*Exercise data*:

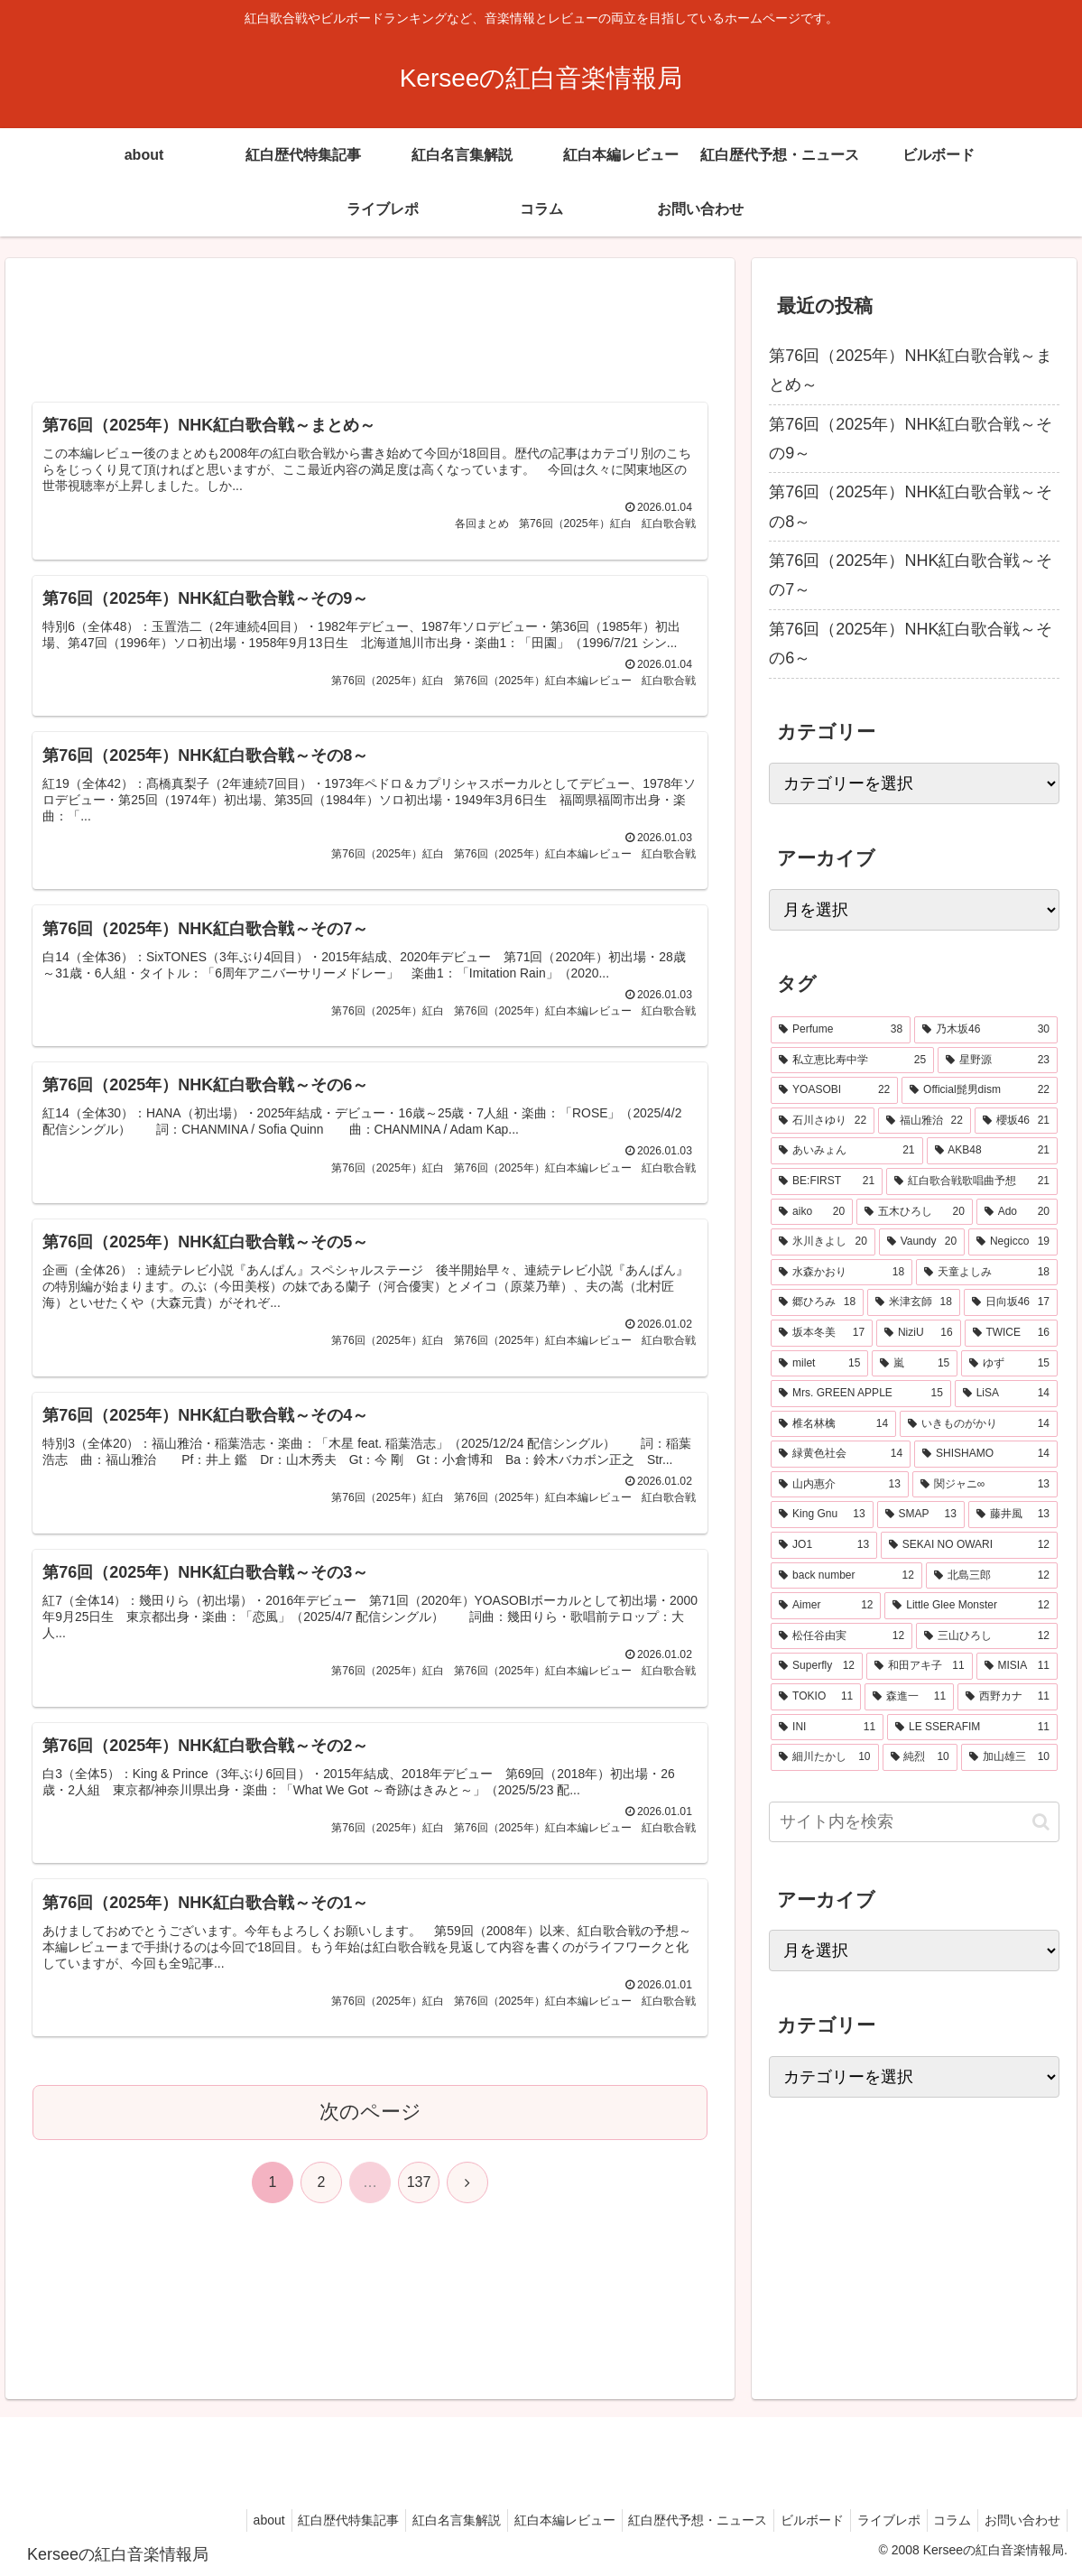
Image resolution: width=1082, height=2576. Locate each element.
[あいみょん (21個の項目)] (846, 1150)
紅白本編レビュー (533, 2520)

...

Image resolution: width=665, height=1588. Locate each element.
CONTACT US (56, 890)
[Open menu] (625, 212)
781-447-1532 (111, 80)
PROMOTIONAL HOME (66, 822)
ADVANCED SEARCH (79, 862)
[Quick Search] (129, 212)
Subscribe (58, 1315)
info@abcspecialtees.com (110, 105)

*What you need to do*: Look back at the data above. Transcribe exactly the lines starting at the line that contains "ADVANCED SEARCH (79, 862)" and ending at the line that contains "info@abcspecialtees.com (110, 105)".

*Answer box*:
ADVANCED SEARCH (79, 862)
[Quick Search] (129, 212)
Subscribe (58, 1315)
info@abcspecialtees.com (110, 105)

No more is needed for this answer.